Which of the following statements is/are true for this motion ?

(A) The force is zero $\mathrm{t}=\frac{3 \mathrm{~T}}{4}$

(B) The acceleration is maximum at $\mathrm{t}=\mathrm{T}$

(C) The speed is maximum at $\mathrm{t}=\frac{\mathrm{T}}{4}$

(D) The P.E. is equal to $\mathrm{K}$.E. of the oscillation

at $\mathrm{t}=\frac{\mathrm{T}}{2}$

1. (A), (B) and (D)

2. $(\mathrm{B}),(\mathrm{C})$ and $(\mathrm{D})$

3. (A) and (D)

4. (A), (B) and (C)

Correct Option: , 4

Solution:

(A) $F=m a$

$a=-\omega^{2} X$

at $\frac{3 \mathrm{~T}}{4}$ displacement zero $(\mathrm{x}=0)$, so $\mathrm{a}=0$

$F=0$

(B) at $\mathrm{t}=\mathrm{T}$

displacement $(x)=A$

$\mathrm{x}$ maximum, So acceleration is maximum.
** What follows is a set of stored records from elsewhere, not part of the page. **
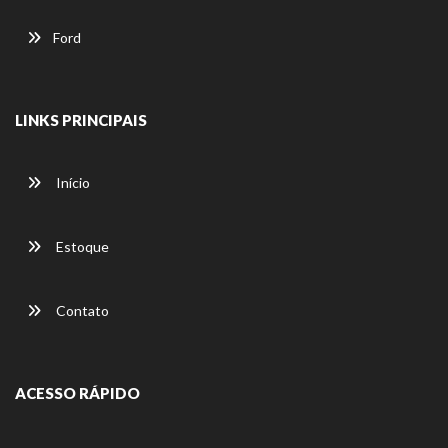
Ford
LINKS PRINCIPAIS
Início
Estoque
Contato
ACESSO RÁPIDO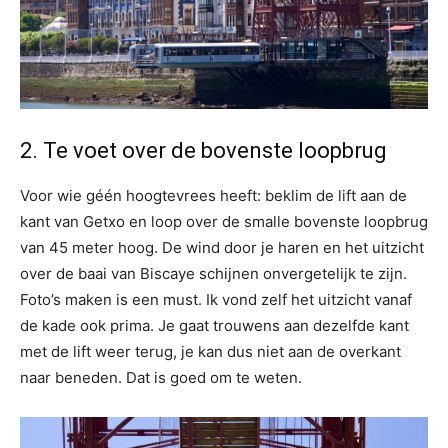
2. Te voet over de bovenste loopbrug
Voor wie géén hoogtevrees heeft: beklim de lift aan de
kant van Getxo en loop over de smalle bovenste loopbrug
van 45 meter hoog. De wind door je haren en het uitzicht
over de baai van Biscaye schijnen onvergetelijk te zijn.
Foto’s maken is een must. Ik vond zelf het uitzicht vanaf
de kade ook prima. Je gaat trouwens aan dezelfde kant
met de lift weer terug, je kan dus niet aan de overkant
naar beneden. Dat is goed om te weten.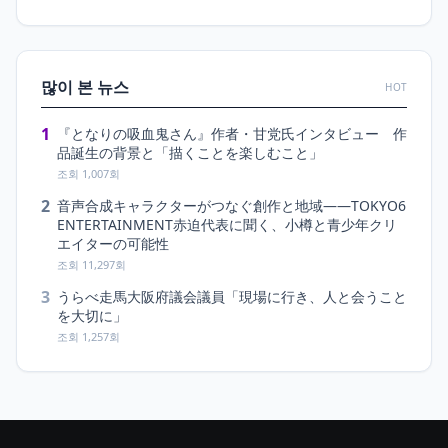
많이 본 뉴스
HOT
1
『となりの吸血鬼さん』作者・甘党氏インタビュー 作
品誕生の背景と「描くことを楽しむこと」
조회 1,007회
2
音声合成キャラクターがつなぐ創作と地域――TOKYO6
ENTERTAINMENT赤迫代表に聞く、小樽と青少年クリ
エイターの可能性
조회 11,297회
3
うらべ走馬大阪府議会議員「現場に行き、人と会うこと
を大切に」
조회 1,257회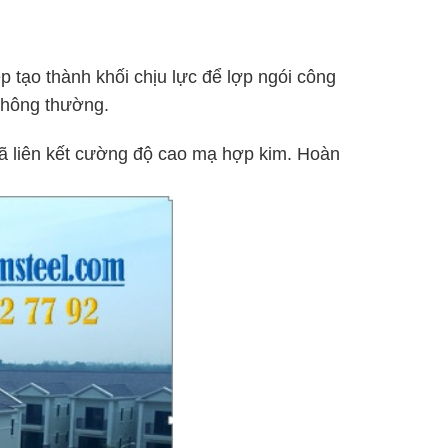
 tạo thành khối chịu lực để lợp ngói công
 thông thường.
mã liên kết cường độ cao mạ hợp kim. Hoàn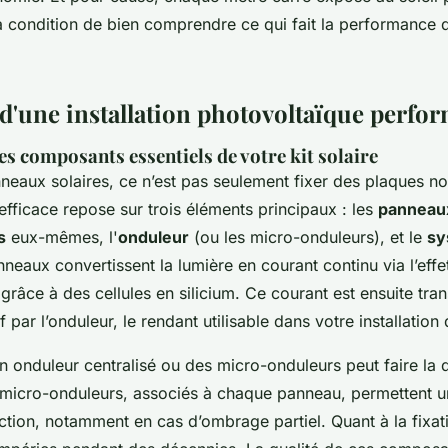
 à condition de bien comprendre ce qui fait la performance 
 d'une installation photovoltaïque perfo
s composants essentiels de votre kit solaire
nneaux solaires, ce n’est pas seulement fixer des plaques noi
 efficace repose sur trois éléments principaux : les
panneau
s
eux-mêmes, l'
onduleur
(ou les micro-onduleurs), et le
sy
nneaux convertissent la lumière en courant continu via l’effe
grâce à des cellules en silicium. Ce courant est ensuite tra
f par l’onduleur, le rendant utilisable dans votre installatio
n onduleur centralisé ou des micro-onduleurs peut faire la d
micro-onduleurs, associés à chaque panneau, permettent u
ction, notamment en cas d’ombrage partiel. Quant à la fixati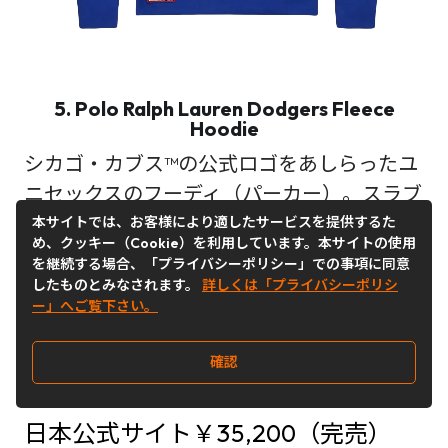
5. Polo Ralph Lauren Dodgers Fleece
Hoodie
シカゴ・カブス™の公式ロゴをあしらったユ
ニセックスのフーディ（パーカー）。スラブ
コットン混紡フリースを使用し、シグネチャ
本サイトでは、お客様により適したサービスを提供するた
め、クッキー（Cookie）を利用しています。本サイトの使用
ーのポニー刺繍と”Ralph Lauren”の文字のア
を継続する場合、「プライバシーポリシー」での事項に同意
ップリケが特徴。２色展開
したものとみなされます。
詳しくは「プライバシーポリシ
ー」へご覧下さい。
Buy＆Ship利用（送料、関税込み）
確認
想定価格(JPY)：約¥36,019
日本公式サイト￥35,200（完売）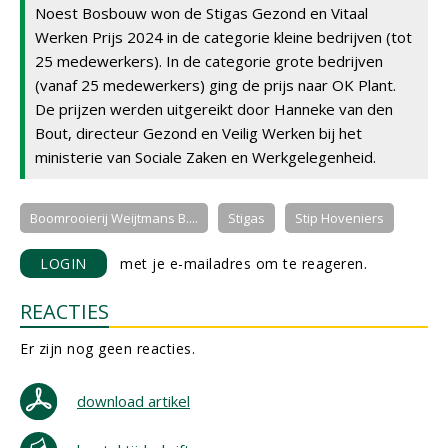
Noest Bosbouw won de Stigas Gezond en Vitaal
Werken Prijs 2024 in de categorie kleine bedrijven (tot
25 medewerkers). In de categorie grote bedrijven
(vanaf 25 medewerkers) ging de prijs naar OK Plant.
De prijzen werden uitgereikt door Hanneke van den
Bout, directeur Gezond en Veilig Werken bij het
ministerie van Sociale Zaken en Werkgelegenheid.
Boomrooierij Weijtmans B....
Stigas
Stip Hoveniers
LOGIN
met je e-mailadres om te reageren.
REACTIES
Er zijn nog geen reacties.
download artikel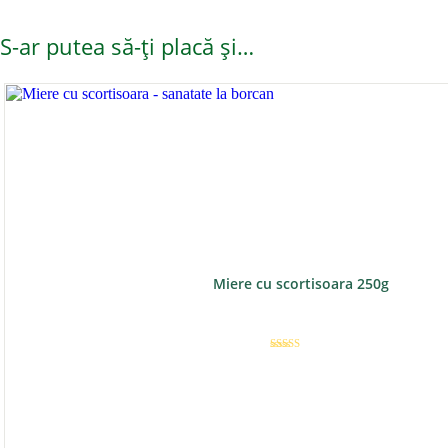
S-ar putea să-ți placă și…
Miere cu scortisoara 250g
Evaluat la
5.00
din 5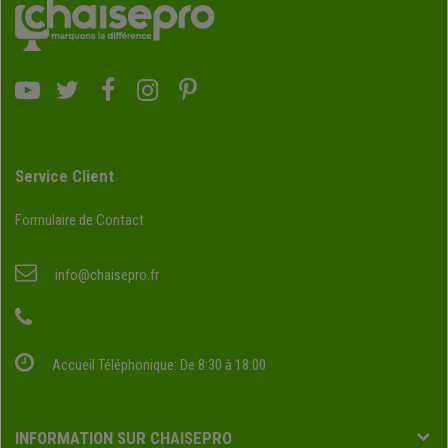
Service Client
Formulaire de Contact
info@chaisepro.fr
Accueil Téléphonique: De 8:30 à 18:00
INFORMATION SUR CHAISEPRO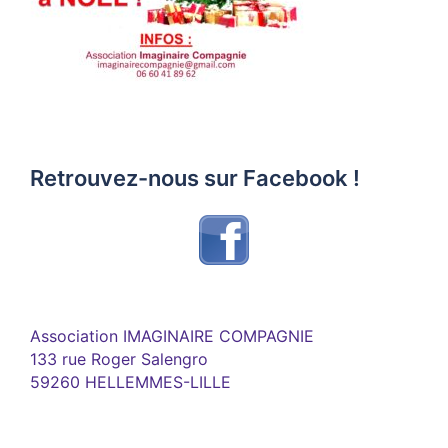
Retrouvez-nous sur Facebook !
Association IMAGINAIRE COMPAGNIE
133 rue Roger Salengro
59260 HELLEMMES-LILLE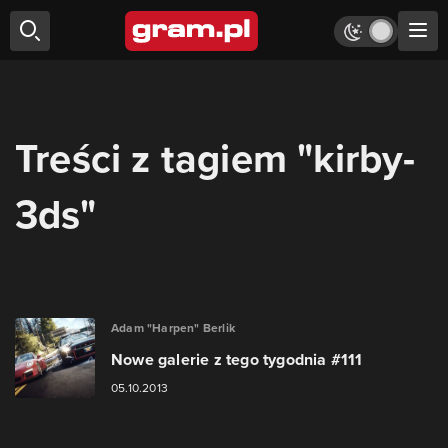
Treści z tagiem "kirby-
3ds"
Adam "Harpen" Berlik
Nowe galerie z tego tygodnia #111
05.10.2013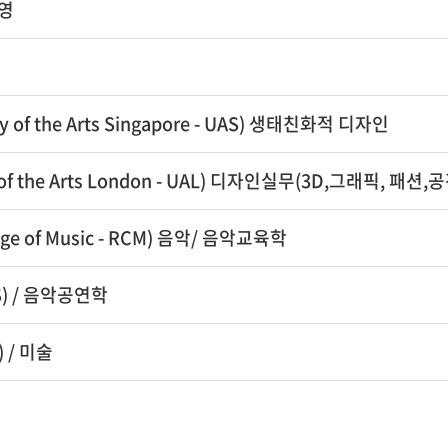
경영
y of the Arts Singapore - UAS) 생태친화적 디자인
y of the Arts London - UAL) 디자인실무(3D,그래픽, 패
ege of Music - RCM) 음악/ 음악교육학
S) / 음악공연학
 / 미술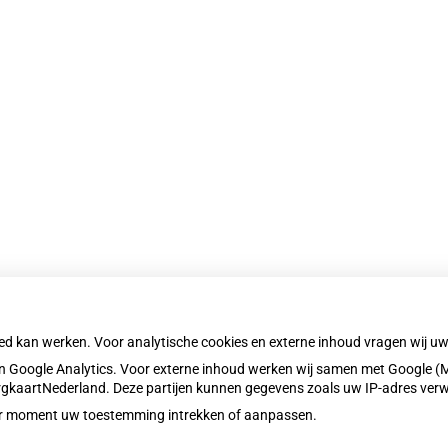
oed kan werken. Voor analytische cookies en externe inhoud vragen wij 
 Google Analytics. Voor externe inhoud werken wij samen met Google (M
ZorgkaartNederland. Deze partijen kunnen gegevens zoals uw IP-adres ver
eder moment uw toestemming intrekken of aanpassen.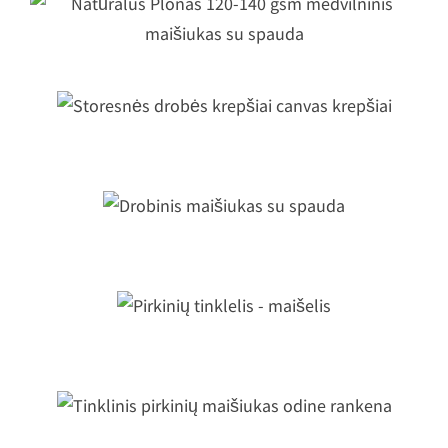
Natūralus Plonas 120-140 gsm
medvilninis maišiukas su spauda
Storesnės drobės krepšiai canvas
krepšiai
Drobinis maišiukas su spauda
Pirkinių tinklelis - maišelis
Tinklinis pirkinių maišiukas odine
(C) $\mathrm{V}=\omega \sqrt{\mathrm{A}^{2}-\mathrm{x}^{2}}$

$\mathrm{V}_{\max }$ at $\mathrm{x}=0$

$\mathrm{~V}_{\max }=\mathrm{A} \omega$

at $\mathrm{t}=\frac{\mathrm{T}}{4}, \quad \mathrm{x}=0, \quad$ So $\mathrm{V}_{\max }$

(D) $\mathrm{KE}=\mathrm{PE}$

$\therefore$ at $x=\frac{A}{\sqrt{2}}$

at $\mathrm{t}=\frac{\mathrm{T}}{2} \quad \mathrm{x}=-\mathrm{A} \quad$ (So not possible)